In my humble opinion, however, one of Kahneman’s innovations has been overlooked. The innovation doesn’t have an agreed-upon name so I’m proposing that we call it the Kahneman Interview Technique or KIT.
The idea behind KIT is fairly simple. We all know about the confirmation bias – the tendency to attend to information that confirms what we already believe and to ignore information that doesn’t. Kahneman’s insight is that confirmation bias distorts job interviews.
Here’s how it works. When we meet a candidate for a job, we immediately form an impression. The distortion occurs because this first impression colors the rest of the interview. Our intuition might tell us, for instance, that the candidate is action-oriented. For the rest of the interview, we attend to clues that confirm this intuition and ignore those that don’t. Ultimately, we base our evaluation on our initial impressions and intuition, which may be sketchy at best. The result – as Google found – is that there is no relationship between an interviewer’s evaluation and a candidate’s actual performance.
To remove the distortion of our confirmation bias, KIT asks us to delay our intuition. How can we delay intuition? By focusing first on facts and figures. For any job, there are prerequisites for success that we can measure by asking factual questions. For instance, a salesperson might need to be: 1) well spoken; 2) observant; 3) technically proficient, and so on. An executive might need to be: 1) a critical thinker; 2) a good strategist; 3) a good talent finder, etc.
Before the interview, we prepare factual questions that probe these prerequisites. We begin the interview with facts and develop a score for each prerequisite – typically on a simple scale like 1 – 5. The idea is not to record what the interviewer thinks but rather to record what the candidate has actually done. This portion of the interview is based on facts, not perceptions.
Once we have a score for each dimension, we can take the interview in more qualitative directions. We can ask broader questions about the candidate’s worldview and philosophy. We can invite our intuition to enter the process.

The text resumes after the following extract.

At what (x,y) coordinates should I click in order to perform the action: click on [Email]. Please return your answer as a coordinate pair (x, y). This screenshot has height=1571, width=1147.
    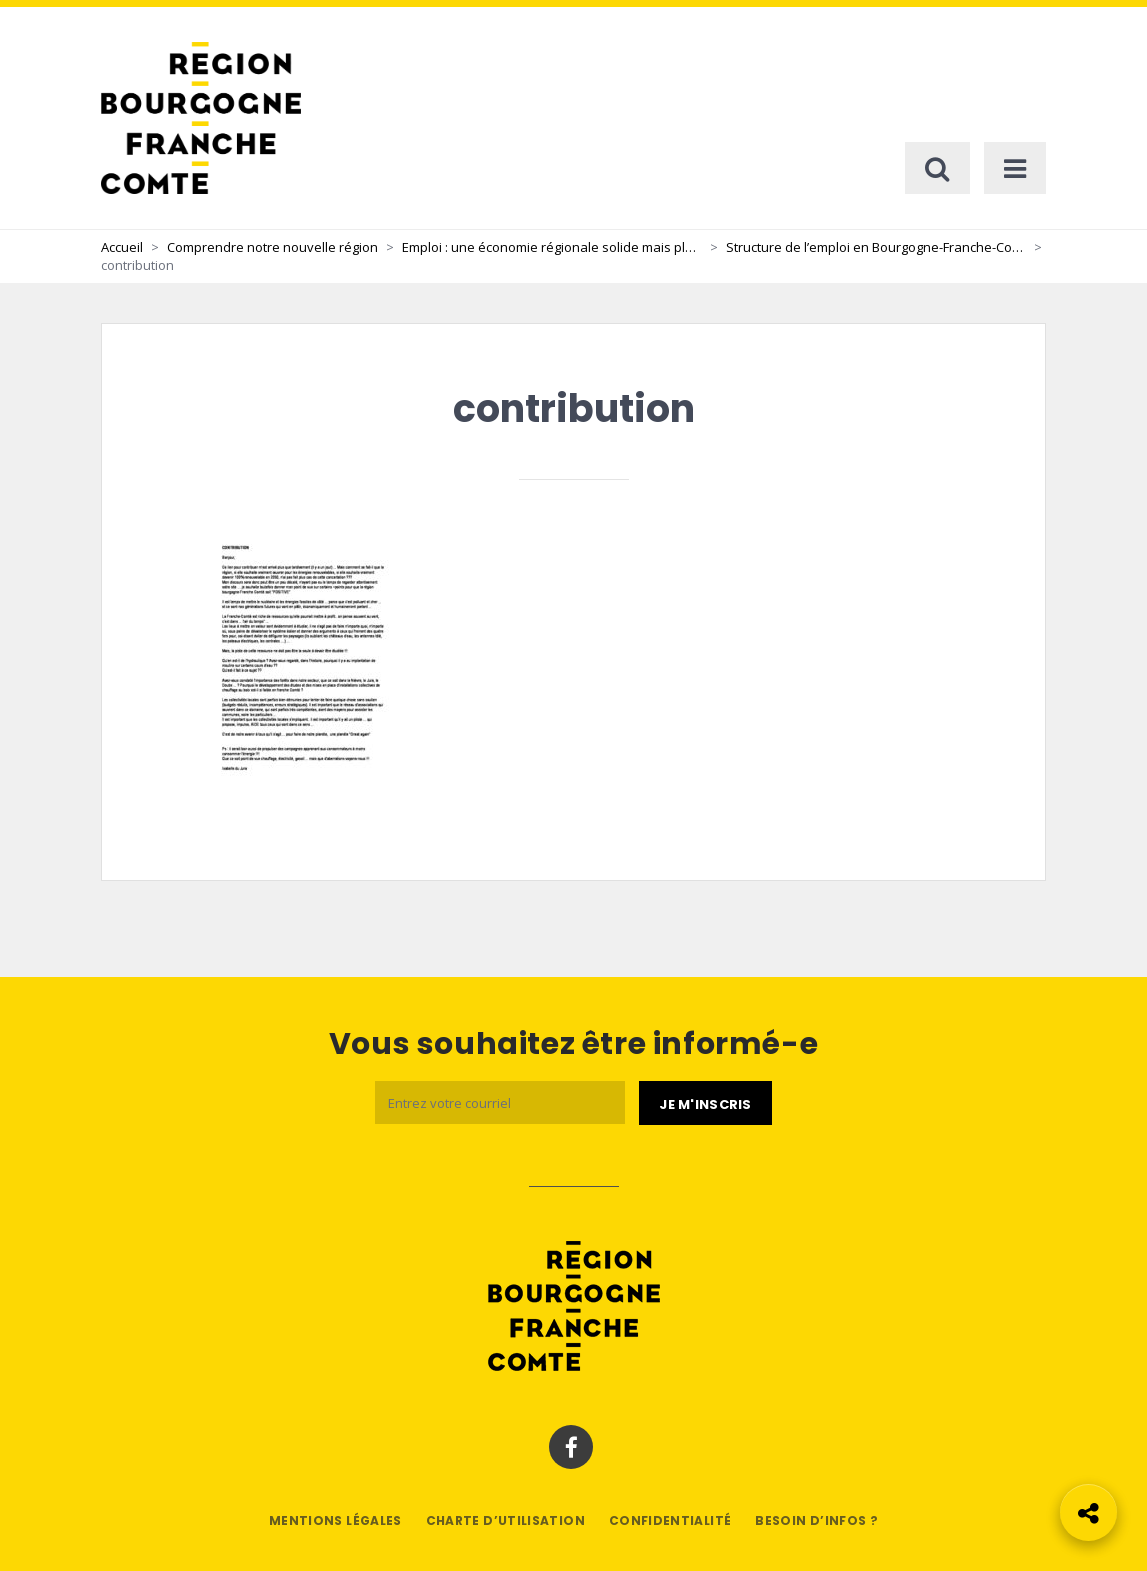
    Looking at the image, I should click on (500, 1102).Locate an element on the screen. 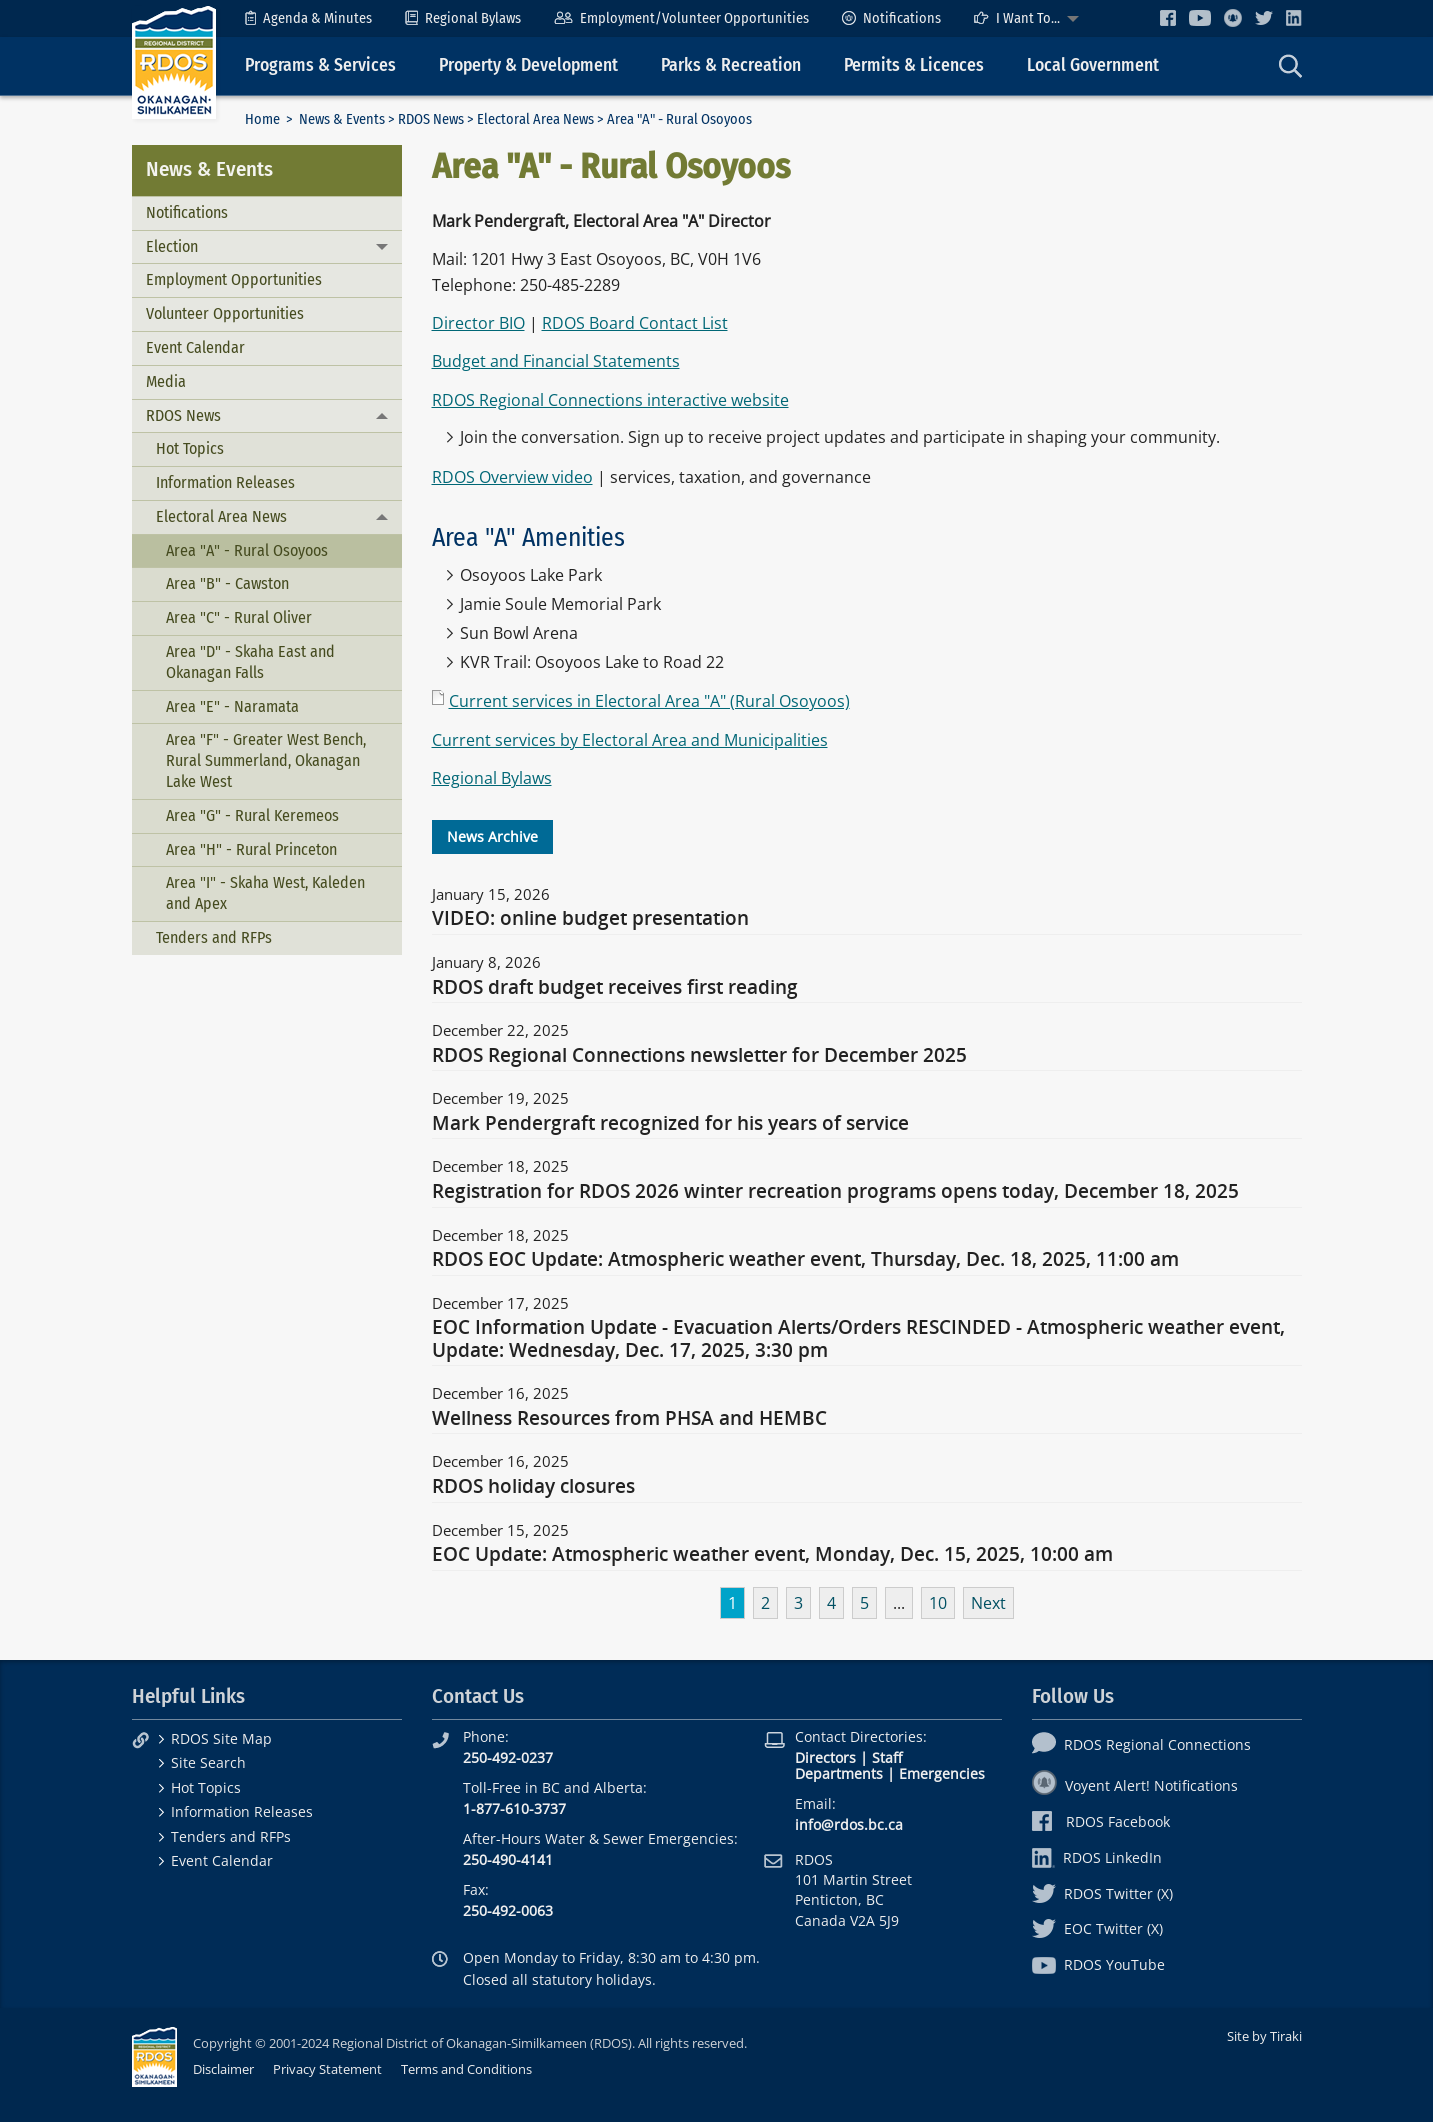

At the end of the process, Kahneman suggests that the interviewer close her eyes, reflect for a moment, and answer the question, How well would this candidate do in this particular job?
Kahneman and other researchers have found that the factual scores are much better predictors of success than traditional interviews. Interestingly, the concluding global evaluation is also a strong predictor, especially when compared with “first impression” predictions. In other words, delayed intuition is better at predicting job success than immediate intuition. It’s a good idea to keep in mind the next time you hire someone.
I first learned about the Kahneman Interview Technique several years ago when I read Kahneman’s book, Thinking Fast And Slow. But the book is filled with so many good ideas that I forgot about the interviews. I was reminded of them recently when I listened to the 100th episode of the podcast, Hidden Brain, which features an interview with Kahneman. This article draws on both sources.